07. Oktober 2008 16:33

Weniger Passagiere 

Wirtschaftsflaute drückt Nachfrage bei Airlines

Einzig Billigflieger können mit Kampfpreisen neue Kunden anlocken, besonders dramatisch ist der Rückgang beim Frachtverkehr.

Wirtschaftsflaute drückt Nachfrage bei Airlines
© AP

Nach einigen Monaten mit teilweise deutlichen Passagierzuwächsen stehen Europas Fluggesellschaften an einem Wendepunkt. Die schwächelnde Wirtschaft und Preissteigerungen führen vor allem bei den alteingesessenen Airlines zu einer geringeren Nachfrage, während Billigflieger mit Kampfpreisen weiterhin neue Kunden anlocken.

Alteingesessene Airlines betroffen
Die größte europäische Fluggesellschaft Air France-KLM verbuchte im September lediglich ein Passagierplus von 0,5 Prozent, während die Auslastung der Flugzeuge um 1,4 Punkte auf 80,9 Prozent zurückging. Besonders dramatisch fiel der Rückgang im Frachtverkehr aus, wo das Volumen wegen der einbrechenden Nachfrage auf Asienstrecken um gut zwölf Prozent zurückging.

Auch die zweitgrößte deutsche Fluggesellschaft Air Berlin schlug sich nicht viel besser. Die Zahl der Fluggäste schrumpfte im Vormonat um 3,1 Prozent. Das Unternehmen kürzt seit Monaten seine Kapazitäten, um die Erlöse stabil zu halten. Diese legten im September durchschnittlich um gut zwölf Prozent zu.
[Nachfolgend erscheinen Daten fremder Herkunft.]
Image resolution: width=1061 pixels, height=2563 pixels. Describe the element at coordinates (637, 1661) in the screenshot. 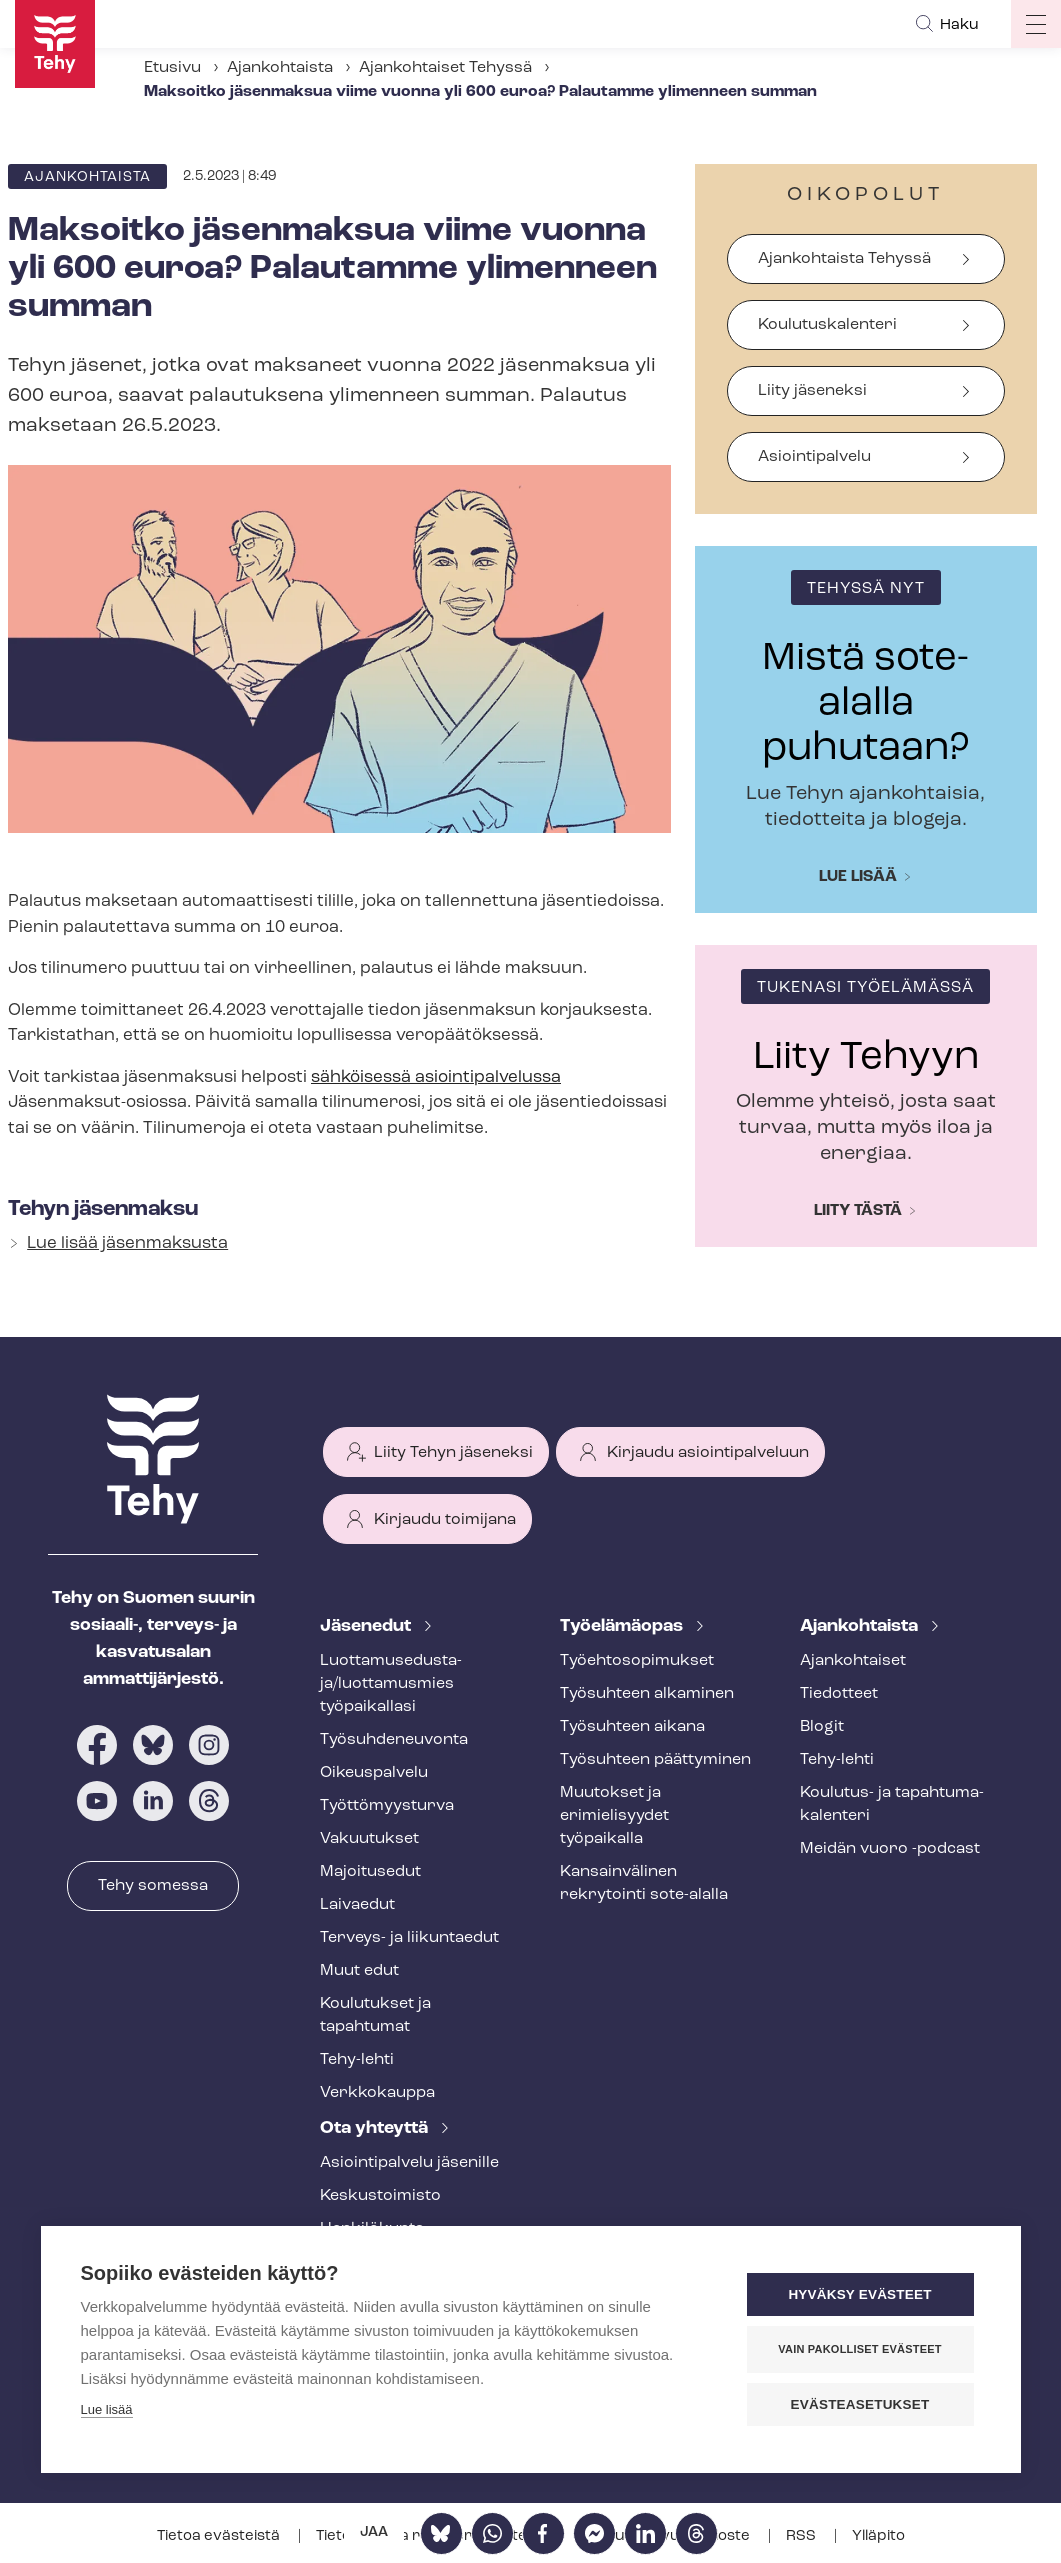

Bei der skandinavischen Airline SAS schrumpfte das Verkehrsaufkommen wegen einer geringeren Nachfrage um knapp sieben Prozent. Die Auslastung der zur Hälfte den Ländern Schweden, Dänemark und Norwegen gehörenden Fluggesellschaft ging um gut sechs Punkte auf 69,6 Prozent zurück. SAS ist nach dem Flugzeugunglück der spanischen Tochter Spanair zusätzlich unter Druck. Der Unfall werde das Ergebnis der Firma um etwa 500 Millionen Kronen schmälern. Nach einem anfänglichen Einbruch der Buchungen seien diese nun fast wieder auf einem normalen Niveau.

Passagier-Plus bei Ryanair und easyJet
Die deutlichsten Zuwächse im September verbuchten bisher Billigflieger wie Ryanair und easyJet. Sie hatten ihre Preise trotz des rasanten Anstiegs der Treibstoffkosten oft unverändert gelassen, während die traditionellen Fluggesellschaften vor allem in teureren Kategorien die Preise angehoben hatten um ihre Erlöse zu stabilisierten. Sowohl Ryanair als auch easyJet verbuchten im Vormonat ein Passagierplus von rund zwanzig Prozent. Der Rivale Aer Lingus meldete am Dienstag ein Plus von 3,7 Prozent. Die größte deutsche Fluggesellschaft Lufthansa will ihre Verkehrszahlen am Freitag veröffentlichen.